As I discussed in my prior post on the en banc petition, the panel majority held that “a first-filed, first-issued, later-expiring claim cannot be invalidated by a later-filed, later-issued, earlier-expiring reference claim having a common priority date.”  The panel also reversed the district court’s finding of lack of written description for claims reciting optional glidants. Both holdings are criticized by the amici as contrary to precedent and detrimental to generic competition.

ODP Loopholes

Both amicus briefs argue that the panel’s ODP holding creates significant loopholes that undermine the doctrine’s core purposes.

The AAM brief contends that by categorically exempting first-filed, first-issued patents from ODP challenges based on obvious variants, the panel eliminates the requirement for terminal disclaimers in many cases. This allows patentees to separate ownership of admittedly obvious variants, which AAM argues is contrary to longstanding precedent preventing “multiple infringement suits by different assignees asserting essentially the same patented invention.” In re Hubbell, 709 F.3d 1140, 1145 (Fed. Cir. 2013). AAM warns this provides “a playbook for brand-name drug companies to unlawfully extend their monopolies and deprive patients and taxpayers of less expensive generic and biosimilar alternatives by separating, via ownership or licensing, obvious variants of the same invention.”

The Alvogen brief similarly argues that the panel’s holding “fails to consider whether there is actually an unjustified extension of patent rights in a given case.” It contends a patentee could strategically rely on the new safe harbor by filing broad initial applications that take a long time to prosecute to maximize patent term adjustment (PTA), then file quick continuations with narrower claims. Under the panel’s rule, “those continuation claims could never serve as ODP references against the extended term of the first patent, even if they are patentably indistinct.”

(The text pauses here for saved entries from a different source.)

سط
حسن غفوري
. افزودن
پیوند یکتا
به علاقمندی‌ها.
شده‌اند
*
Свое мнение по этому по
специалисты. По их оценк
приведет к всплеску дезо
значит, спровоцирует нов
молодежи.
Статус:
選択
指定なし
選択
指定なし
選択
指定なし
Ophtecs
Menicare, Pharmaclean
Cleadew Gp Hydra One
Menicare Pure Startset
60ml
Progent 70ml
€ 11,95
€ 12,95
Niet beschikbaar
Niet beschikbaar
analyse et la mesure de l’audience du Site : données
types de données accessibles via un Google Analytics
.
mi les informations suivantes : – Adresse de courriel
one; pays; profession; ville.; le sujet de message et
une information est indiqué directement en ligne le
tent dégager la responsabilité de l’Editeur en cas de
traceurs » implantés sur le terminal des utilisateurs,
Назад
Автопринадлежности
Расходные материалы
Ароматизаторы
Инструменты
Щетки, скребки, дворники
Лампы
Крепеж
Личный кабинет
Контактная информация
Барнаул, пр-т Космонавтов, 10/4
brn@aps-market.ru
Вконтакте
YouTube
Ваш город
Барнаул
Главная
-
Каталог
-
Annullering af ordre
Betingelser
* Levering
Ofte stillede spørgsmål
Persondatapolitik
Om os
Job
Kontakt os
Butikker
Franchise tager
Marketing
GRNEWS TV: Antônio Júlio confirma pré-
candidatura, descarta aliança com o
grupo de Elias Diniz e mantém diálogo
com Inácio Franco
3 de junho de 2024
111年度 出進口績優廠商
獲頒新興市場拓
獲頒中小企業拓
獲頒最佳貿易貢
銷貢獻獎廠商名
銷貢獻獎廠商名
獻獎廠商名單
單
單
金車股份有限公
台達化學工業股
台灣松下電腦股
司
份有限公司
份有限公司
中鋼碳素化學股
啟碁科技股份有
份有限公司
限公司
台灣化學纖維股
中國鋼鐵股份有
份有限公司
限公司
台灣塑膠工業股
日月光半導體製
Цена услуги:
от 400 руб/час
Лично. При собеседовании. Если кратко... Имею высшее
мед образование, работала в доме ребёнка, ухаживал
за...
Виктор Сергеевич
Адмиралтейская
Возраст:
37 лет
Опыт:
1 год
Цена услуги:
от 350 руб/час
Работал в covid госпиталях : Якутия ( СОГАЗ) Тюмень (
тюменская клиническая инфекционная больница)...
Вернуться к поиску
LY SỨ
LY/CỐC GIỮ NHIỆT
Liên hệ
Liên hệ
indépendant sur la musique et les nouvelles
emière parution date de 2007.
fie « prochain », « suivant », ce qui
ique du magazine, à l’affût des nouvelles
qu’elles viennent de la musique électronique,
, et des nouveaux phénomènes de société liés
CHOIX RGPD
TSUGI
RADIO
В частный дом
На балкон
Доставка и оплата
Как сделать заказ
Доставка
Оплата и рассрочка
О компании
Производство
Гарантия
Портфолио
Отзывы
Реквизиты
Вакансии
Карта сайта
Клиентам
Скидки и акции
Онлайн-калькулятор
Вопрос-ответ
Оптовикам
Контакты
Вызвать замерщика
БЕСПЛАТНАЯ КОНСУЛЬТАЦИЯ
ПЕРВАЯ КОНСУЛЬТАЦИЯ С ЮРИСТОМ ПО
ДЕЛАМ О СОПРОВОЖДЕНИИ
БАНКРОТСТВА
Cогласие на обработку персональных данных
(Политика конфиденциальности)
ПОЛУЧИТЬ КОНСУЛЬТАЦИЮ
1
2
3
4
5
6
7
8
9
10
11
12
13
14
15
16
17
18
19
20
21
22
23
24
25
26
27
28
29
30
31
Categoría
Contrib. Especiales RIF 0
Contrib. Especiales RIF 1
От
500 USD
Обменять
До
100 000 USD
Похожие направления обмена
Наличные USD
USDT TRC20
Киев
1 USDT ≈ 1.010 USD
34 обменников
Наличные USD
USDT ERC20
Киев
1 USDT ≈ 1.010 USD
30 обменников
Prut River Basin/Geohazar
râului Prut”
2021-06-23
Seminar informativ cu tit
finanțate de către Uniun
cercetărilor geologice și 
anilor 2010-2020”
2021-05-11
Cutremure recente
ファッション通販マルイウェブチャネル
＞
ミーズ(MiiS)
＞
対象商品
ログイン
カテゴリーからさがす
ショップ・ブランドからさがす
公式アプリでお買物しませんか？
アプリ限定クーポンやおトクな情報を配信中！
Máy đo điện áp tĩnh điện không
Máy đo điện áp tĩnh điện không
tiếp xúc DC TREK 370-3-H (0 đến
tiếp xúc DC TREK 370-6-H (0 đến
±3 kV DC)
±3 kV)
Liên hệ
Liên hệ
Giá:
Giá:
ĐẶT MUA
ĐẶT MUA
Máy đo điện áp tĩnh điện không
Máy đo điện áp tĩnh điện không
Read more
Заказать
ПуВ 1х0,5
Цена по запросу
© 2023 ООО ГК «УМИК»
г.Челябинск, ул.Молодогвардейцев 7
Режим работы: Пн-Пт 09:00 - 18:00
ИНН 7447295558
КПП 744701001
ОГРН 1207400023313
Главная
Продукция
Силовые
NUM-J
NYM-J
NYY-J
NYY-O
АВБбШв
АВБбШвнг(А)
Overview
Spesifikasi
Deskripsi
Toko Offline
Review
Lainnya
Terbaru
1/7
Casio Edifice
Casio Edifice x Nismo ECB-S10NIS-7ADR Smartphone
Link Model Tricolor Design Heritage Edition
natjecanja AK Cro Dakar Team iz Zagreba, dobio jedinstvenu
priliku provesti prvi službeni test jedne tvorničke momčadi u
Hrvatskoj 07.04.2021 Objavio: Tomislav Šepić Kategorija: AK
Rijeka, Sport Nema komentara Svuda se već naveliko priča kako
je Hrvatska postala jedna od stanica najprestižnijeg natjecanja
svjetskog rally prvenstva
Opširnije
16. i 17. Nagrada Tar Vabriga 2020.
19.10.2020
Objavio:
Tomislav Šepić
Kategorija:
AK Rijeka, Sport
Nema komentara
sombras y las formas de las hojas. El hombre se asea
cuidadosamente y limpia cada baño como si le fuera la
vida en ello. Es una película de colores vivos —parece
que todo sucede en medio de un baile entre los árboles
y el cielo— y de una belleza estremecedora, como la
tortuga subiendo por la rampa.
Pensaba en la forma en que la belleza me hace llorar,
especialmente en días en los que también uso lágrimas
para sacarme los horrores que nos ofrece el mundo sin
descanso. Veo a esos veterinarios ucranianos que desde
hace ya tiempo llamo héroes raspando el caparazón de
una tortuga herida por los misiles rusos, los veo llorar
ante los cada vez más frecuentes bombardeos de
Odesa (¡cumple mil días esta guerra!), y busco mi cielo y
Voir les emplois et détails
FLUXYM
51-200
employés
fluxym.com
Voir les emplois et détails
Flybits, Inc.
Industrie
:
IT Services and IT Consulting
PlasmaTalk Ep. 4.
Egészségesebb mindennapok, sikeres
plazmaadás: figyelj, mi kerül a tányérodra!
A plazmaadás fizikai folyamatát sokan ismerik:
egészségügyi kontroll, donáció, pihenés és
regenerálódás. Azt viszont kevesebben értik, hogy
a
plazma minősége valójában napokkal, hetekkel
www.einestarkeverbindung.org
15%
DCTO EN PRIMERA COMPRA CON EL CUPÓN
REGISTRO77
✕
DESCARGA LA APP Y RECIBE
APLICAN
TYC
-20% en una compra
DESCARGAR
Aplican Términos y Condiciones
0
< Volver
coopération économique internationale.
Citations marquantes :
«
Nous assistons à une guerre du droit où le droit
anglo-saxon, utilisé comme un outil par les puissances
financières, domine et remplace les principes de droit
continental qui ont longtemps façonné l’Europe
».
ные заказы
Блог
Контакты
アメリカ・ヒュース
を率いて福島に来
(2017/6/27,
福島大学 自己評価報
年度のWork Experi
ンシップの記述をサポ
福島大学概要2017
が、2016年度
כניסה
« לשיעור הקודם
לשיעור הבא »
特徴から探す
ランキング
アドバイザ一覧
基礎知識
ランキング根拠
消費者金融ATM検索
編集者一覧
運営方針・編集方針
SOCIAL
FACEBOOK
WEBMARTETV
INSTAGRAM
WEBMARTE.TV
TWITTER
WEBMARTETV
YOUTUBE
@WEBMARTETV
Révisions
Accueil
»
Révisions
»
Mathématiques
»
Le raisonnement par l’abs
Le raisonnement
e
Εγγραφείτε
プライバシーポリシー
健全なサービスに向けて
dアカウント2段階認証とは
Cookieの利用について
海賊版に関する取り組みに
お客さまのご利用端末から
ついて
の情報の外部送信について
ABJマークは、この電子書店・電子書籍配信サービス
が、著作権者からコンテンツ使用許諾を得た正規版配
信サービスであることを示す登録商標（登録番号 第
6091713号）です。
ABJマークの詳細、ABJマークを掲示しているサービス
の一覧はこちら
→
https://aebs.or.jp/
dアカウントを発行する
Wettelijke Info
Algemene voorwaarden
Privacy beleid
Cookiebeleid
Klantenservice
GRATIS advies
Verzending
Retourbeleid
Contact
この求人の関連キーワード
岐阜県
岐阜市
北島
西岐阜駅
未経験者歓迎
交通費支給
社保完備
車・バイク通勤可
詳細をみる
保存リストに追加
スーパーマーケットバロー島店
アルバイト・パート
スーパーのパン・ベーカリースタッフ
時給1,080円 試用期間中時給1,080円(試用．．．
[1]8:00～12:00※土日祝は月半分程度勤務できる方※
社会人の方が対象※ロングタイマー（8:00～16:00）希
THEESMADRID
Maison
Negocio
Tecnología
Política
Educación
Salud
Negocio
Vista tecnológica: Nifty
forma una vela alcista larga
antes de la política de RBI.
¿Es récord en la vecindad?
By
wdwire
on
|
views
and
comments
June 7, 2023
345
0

Both briefs criticize the panel’s elevation of filing and issuance dates over expiration dates in the ODP analysis. Alvogen contends it conflicts Gilead Sciences, Inc. v. Natco Pharma Ltd., which held that “a later-issued patent can serve as a double patenting reference for an earlier-issued patent if the later one expires first.” 753 F.3d 1208 (Fed. Cir. 2014) (Alvogen’s attorney Jeremy Lowe (Leydig) argued Gilead back then).   Ultimately, the amici argue that surrendering some PTA “is a fair price and can be factored into the cost-benefit analysis of pursuing serial patent applications in the first place.”

Written Description Issues

The amici also criticize the panel’s reversal of the district court’s written description invalidity finding — especially AAM.  AAM particularly argues the panel misframed the written description question as “whether the inventors had possession of a formulation that lacked a component that is not claimed, or only optional.”  Rather, the correct inquiry in a case like this is whether the inventors “possessed a formulation in which a component recited as optional was actually optional, i.e., a formulation in which the ingredient could be included or omitted and the formulation would work for its intended purpose either way.”